In examining rooms, we see women in terrible pain, but their suffering doesn’t count in Stupak/Pitts world. By banishing abortion from the reform bill, the amendment punishes women who need to end unwanted or unhealthy pregnancies.
We share the stories [2] below and on our website [2] to show what can happen to women physically, financially, and emotionally when they don’t have insurance coverage for abortion. As physicians, we try our best to help these women. As advocates, we will fight to protect their access to abortion.
From Nancy Stanwood, MD, MPH:
My patient Carol was excited to give birth to her first child. Her husband was a Marine serving in Afghanistan. Sadly, in her second trimester, Carol learned that her baby had a lethal anomaly. She and her husband made the difficult decision to have an abortion.
That’s when they learned that the military health insurance they relied on wouldn’t cover the abortion unless Carol’s life was in danger.
Her husband was outraged. He had just flown back from Afghanistan to be with her, and he angrily asked me, “I’m over there defending my country, and they won’t even take care of my family?”
From Natalie Roche, MD:
Renee was 18 years old and in prenatal care for a pregnancy she wanted. Her physician found that she had an elevated white blood count. Renee was diagnosed with acute leukemia.
Her oncologist could not begin treatment. The chemotherapy Renee needed came with a risk of miscarriage that could cause fatal hemorrhaging or infection. She decided to have an abortion to save her life.
But Renee did not have insurance. It took time for her to find a doctor who could perform her abortion. The time she spent searching for a provider she could afford endangered her health. She developed anemia and dangerously low white blood cell and platelet counts. She also entered the second trimester of her pregnancy, making her abortion riskier.
I performed her abortion successfully, and Renee went on to have her treatment for leukemia. I do not know if it was too late.
From Willie Parker, MD, MPH:
A woman who was 16 weeks pregnant and had an alcohol problem came to me for an abortion. She knew that she was not ready to be a mother. But she had a condition with her placenta that made abortion risky, and I had to tell her that the procedure would require a hospital stay, making it much more expensive.
She didn’t have insurance or enough money to cover the termination. She had no choice but to continue the pregnancy. I got her into prenatal care. That was the best I could do.
From Pratima Gupta, MD, MPH:
I wasn’t able to help Anna. She became pregnant unexpectedly and decided to have an abortion. But when I started the paperwork for Anna’s procedure, her insurance coverage was denied. Anna works for the postal service, and as a government employee, she is not allowed to have health insurance coverage for abortion.

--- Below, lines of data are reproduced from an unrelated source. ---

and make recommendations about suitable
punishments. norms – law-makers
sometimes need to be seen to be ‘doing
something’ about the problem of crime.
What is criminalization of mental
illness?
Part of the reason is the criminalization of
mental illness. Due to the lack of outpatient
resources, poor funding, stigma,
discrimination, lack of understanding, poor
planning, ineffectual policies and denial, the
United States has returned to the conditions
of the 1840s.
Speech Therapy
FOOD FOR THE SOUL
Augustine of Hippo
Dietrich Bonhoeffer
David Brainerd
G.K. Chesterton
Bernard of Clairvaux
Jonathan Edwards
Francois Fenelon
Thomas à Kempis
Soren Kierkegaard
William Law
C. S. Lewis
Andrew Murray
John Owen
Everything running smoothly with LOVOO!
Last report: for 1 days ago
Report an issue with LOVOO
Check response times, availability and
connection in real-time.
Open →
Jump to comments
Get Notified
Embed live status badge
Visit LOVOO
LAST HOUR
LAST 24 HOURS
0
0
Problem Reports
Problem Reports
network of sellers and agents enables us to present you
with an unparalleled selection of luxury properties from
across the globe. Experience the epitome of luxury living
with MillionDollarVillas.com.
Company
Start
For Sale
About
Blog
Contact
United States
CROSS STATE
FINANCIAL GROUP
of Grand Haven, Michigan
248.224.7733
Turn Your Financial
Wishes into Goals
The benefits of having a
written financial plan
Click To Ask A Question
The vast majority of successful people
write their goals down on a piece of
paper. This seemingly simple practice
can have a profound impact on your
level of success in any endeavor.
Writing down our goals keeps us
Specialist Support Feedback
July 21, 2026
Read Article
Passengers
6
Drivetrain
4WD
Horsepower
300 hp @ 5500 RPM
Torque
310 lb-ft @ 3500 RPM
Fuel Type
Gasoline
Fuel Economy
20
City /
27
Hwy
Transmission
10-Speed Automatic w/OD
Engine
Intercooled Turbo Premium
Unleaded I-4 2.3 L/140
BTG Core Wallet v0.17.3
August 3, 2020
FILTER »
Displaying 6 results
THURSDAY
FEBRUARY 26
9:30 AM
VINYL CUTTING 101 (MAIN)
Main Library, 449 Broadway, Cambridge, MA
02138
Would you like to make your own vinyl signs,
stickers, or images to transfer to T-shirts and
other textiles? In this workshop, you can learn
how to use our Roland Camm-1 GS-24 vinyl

I had to tell Anna that I couldn’t provide her abortion, and I gave her the phone numbers of some clinics that could help. In the end, Anna had to borrow money from several friends to pay for her abortion. I will never forget how frightened and frantic she was to learn that her good government health insurance didn’t cover the care she needed.
From Renee E. Mestad, MD:
My patient Sherry is 24, pregnant, and the mother of a 7-month-old son. Although her pregnancy was not planned, Sherry and her husband were initially excited to have a little brother or sister for their boy. Then Sherry’s early ultrasound showed she had twins. She and her husband spent several weeks eagerly anticipating the growth of their family.
But the next ultrasound showed that the twins are conjoined, or Siamese. The babies are joined at the head, sharing a brain, and chest, sharing a heart. They have two spines, four arms, and four legs. It would be impossible to separate them. If they survive after birth, it would only be for a few minutes. One heart can’t keep two bodies alive. The risk of stillbirth is also very high.
Now 19 weeks into her pregnancy, Sherry tells me she is depressed. She wakes up every morning wondering if today will be the day her babies will die inside her. How would she deliver them? She knows that she would probably need a cesarean section because their combined size might make them too large for the birth canal. Sherry then imagines carrying the twins for another four and a half months. She sees herself delivering stillborns or watching her babies die minutes after their birth.
Sherry must decide whether to continue her pregnancy. An abortion might give her and her husband some emotional relief. And if the twins are small enough, she might not need surgery to remove them.
But because Sherry’s insurance will not pay for her abortion, she has to worry about money on top of her other fears. She is on Medicaid, which will cover the twins’ delivery, alive or dead, but not an abortion—fetal abnormality isn’t enough to get around the Hyde amendment. Although the abortion would be less expensive in a clinic, Sherry would have to go to a hospital since she could need surgery. She would be responsible for the entire bill of at least $10,000 to cover the operating room, anesthesia, medication, and other fees. This expense would destroy her family’s financial well-being.
Sherry can carry her babies to term who cannot and will not live, or she can have an abortion and possibly bankrupt her family.
Sherry’s pregnancy is medically rare, but her dilemma about money is all too familiar. When a woman doesn’t have insurance coverage for abortion, she and her family suffer.